To my mind, two things played a major role in spawning a resurgence in post-apocalyptic storytelling in the past decade. The first is Cormac McCarthy’s The Road, a bombshell of a novel from 2006 that depicted an ashen, desolate earth struggling to grasp the faintest glimmers of hope. It became a decent John Hillcoat film a few years later, but the craze spun off into more than just that: The Book of Eli, I Am Legend, Tom Cruise’s Oblivion, last year’s brilliant Snowpiercer, last year’s crappy Young Ones, that crappy now-cancelled NBC show Revolution, etc. etc. They’re not all directly borne of The Road, of course, but the genre itself certainly received a huge boost from McCarthy’s novel. That’s why the time was right to revisit Mad Max with Fury Road, and why the likes of Blade Runner is getting a new treatment as well. Heck, just this week there’s talk of Christopher Nolan being involved with the long-awaited Akira adaptation.
The second influential piece of post-apocalyptic storytelling is The Walking Dead, the massively popular AMC show that launched a thousand other zombie-related things and an official spinoff of its own (Fear the Walking Dead, which is pretty good if almost exactly what you’d expect). The thing that pushed TWD ahead of the pack was the format of a television series: movies and books are comparatively finite, but the long-term storytelling at hand in a TV series (or a comic book series, like the one TWD is based on) serves the genre in the perfect way. In both cases — Road and TWD — the aim was to create a new world out of the old one, to watch characters deal with the differences, to play witness to what fantastic and terrible things might arise after something alters life as we know it.

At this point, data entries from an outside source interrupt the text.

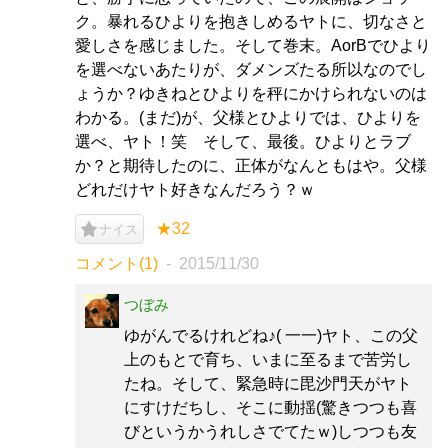
ク。暴れるひよりを抱きしめるヤトに、切なさと
愛しさを感じました。そして巻末。AorBでひより
を選べないあたりが、ダメンズたる所以なのでし
ょうか？ゆきねとひよりを秤にかけられないのは
わかる。(まだ)が、父様とひよりでは、ひよりを
選べ、ヤト！笑 そして、最後。ひよりとラブ
か？と期待したのに、正体がなんともはや。父様
どれだけヤト好きなんだろう？ｗ
★32
ナイス
コメント(1)
2015/11/30
つぼみ
ゆがんでるけれどね♪( 一一)ヤト、この父
上のもとで育ち、いまに至るまで苦労し
たね。そして、緊急時に毘沙門天がヤト
にすけだちし、そこに動揺(驚きつつも喜
びというかうれしさでてたｗ)しつつも友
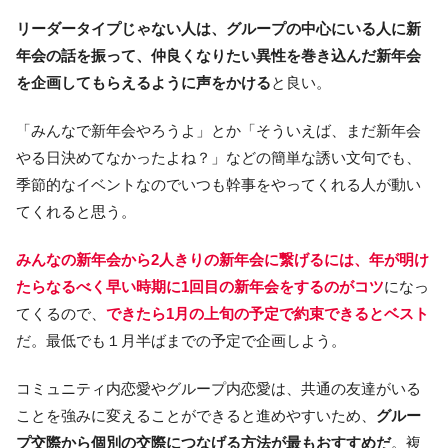
リーダータイプじゃない人は、グループの中心にいる人に新
年会の話を振って、仲良くなりたい異性を巻き込んだ新年会
を企画してもらえるように声をかける
と良い。
「みんなで新年会やろうよ」とか「そういえば、まだ新年会
やる日決めてなかったよね？」などの簡単な誘い文句でも、
季節的なイベントなのでいつも幹事をやってくれる人が動い
てくれると思う。
みんなの新年会から2人きりの新年会に繋げるには、年が明け
たらなるべく早い時期に1回目の新年会をするのがコツ
になっ
てくるので、
できたら1月の上旬の予定で約束できるとベスト
だ。最低でも１月半ばまでの予定で企画しよう。
コミュニティ内恋愛やグループ内恋愛は、共通の友達がいる
ことを強みに変えることができると進めやすいため、
グルー
プ交際から個別の交際につなげる方法が最もおすすめだ
。複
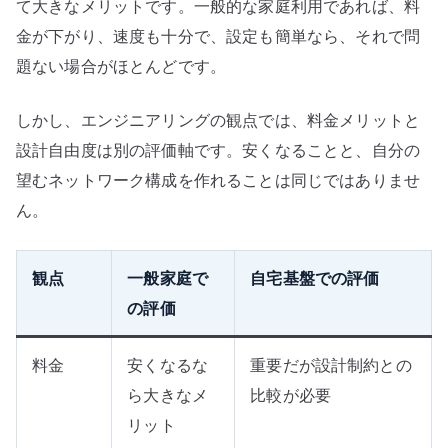
て大きなメリットです。一般的な家庭利用であれば、料
金が下がり、速度も十分で、設定も簡単なら、それで問
題ない場合がほとんどです。
しかし、エンジニアリングの観点では、料金メリットと
設計自由度は別の評価軸です。安くなることと、自分の
望むネットワーク構成を作れることは同じではありませ
ん。
観点
一般家庭で
自宅基盤での評価
の評価
料金
安くなるな
重要だが設計制約との
ら大きなメ
比較が必要
リット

The Leftovers? This is a show that operates on many levels, but one of the best things about it is the way the series is pitched: in the wake of the inexplicable Departure, the single most threatening event in the history of mankind, the world is very definitely post-apocalypse…and yet such a small percentage of humanity was actually taken that the world is very definitely the same. The number of Departed is significant enough to have touched everyone and insignificant enough to have no effect on the way people live. Or, no visible effect, anyway. People still go to the grocery store and stop at stoplights and go for jogs and have house parties. They still get married and get divorced and go to school and drive environmentally-friendly cars. In this sense, “they” are still themselves.

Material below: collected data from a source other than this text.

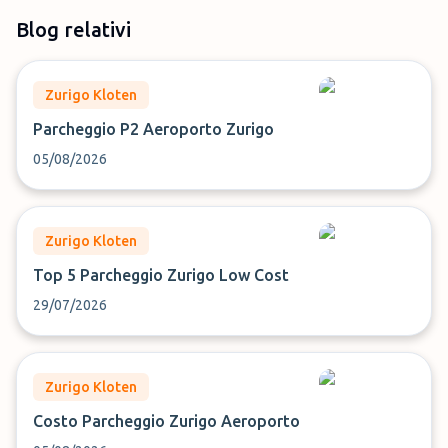
Blog relativi
Zurigo Kloten
Parcheggio P2 Aeroporto Zurigo
05/08/2026
Zurigo Kloten
Top 5 Parcheggio Zurigo Low Cost
29/07/2026
Zurigo Kloten
Costo Parcheggio Zurigo Aeroporto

And yet the world is different, regardless of whatever you choose to tack on to the end of post-, and “Gladys” went a long way to investigate just how extreme some of the differences are. The title character, a member of the Guilty Remnant, is brutally stoned to death for her association with the G.R. in the first scene of the episode. The G.R. has been a conundrum since the pilot episode, both to us and to Chief Kevin Garvey, but one of their inscrutable motivations may be founded in that belief (or realization) that people are not themselves anymore. “We want them to remember something they want to forget, right?” says Liv Tyler’s G.R.-newbie Meg. Whether non-G.R. members care to admit it or not, and whether it’s by force or by choice, the majority of people do live their lives in a different way since that fateful October 14th.
But every episode is focused on that, to a certain extent — it’s the framework of The Leftovers on the whole. “Gladys” delved a little more into the G.R., but it also hinted at the larger nationwide and likely global changes that have been effected outside of Mapleton, NY. Kevin calls an Agent at the ATFEC Bureau — Alcohol, Tobacco, Firearms, Explosives and Cults — and that last charge is thrown in so casually and so quickly that you’d be forgiven for missing it the first time around. Cults, apparently, have become easily classed with those other four items in the post-Departure world, as if to acknowledge that those things all exist and can be weaponized or fall into unsafe hands or generally exceed moderation and cause destruction. We saw in “Two Boats and a Helicopter” that the Departure can have a profound effect on faith, and so in one sense it’s a given that new cults would spring up en masse in this new society.
On another level, though, “cult” is a simple pejorative: it puts down any group with different beliefs or different practices. And that’s characteristic of this post-Departure world, too, that any changes that resulted from the Departure might be viewed with disdain by those who yearn only for the return of the old world. No matter how long the Departed remain gone, some will always view it as a temporary displacement. Why wouldn’t they? It would be no less challenging than the actual disappearance. If this world is the same world, if the apocalypse has an expiration date, then maybe those left behind aren’t in Hell but simply Purgatory. If that’s the case then a cult is indeed a dangerous prospect. In this line of thinking one might seek out an ending to The Leftovers after only this fifth episode: what if these new ways of thinking become “normal”, become accepted faiths, only for the Departed to suddenly return?
“Gladys” raises more questions than it answers. It’s also the darkest episode so far, beginning with the stoning and continuing on to depict a bleak life for those inside the Guilty Remnant. Though this group is still tough to figure out, it’ll become clear before the end of the season that the G.R. is one of the most dangerous cults out there. Beside the Fruit of the Month Club from Everybody Loves Raymond.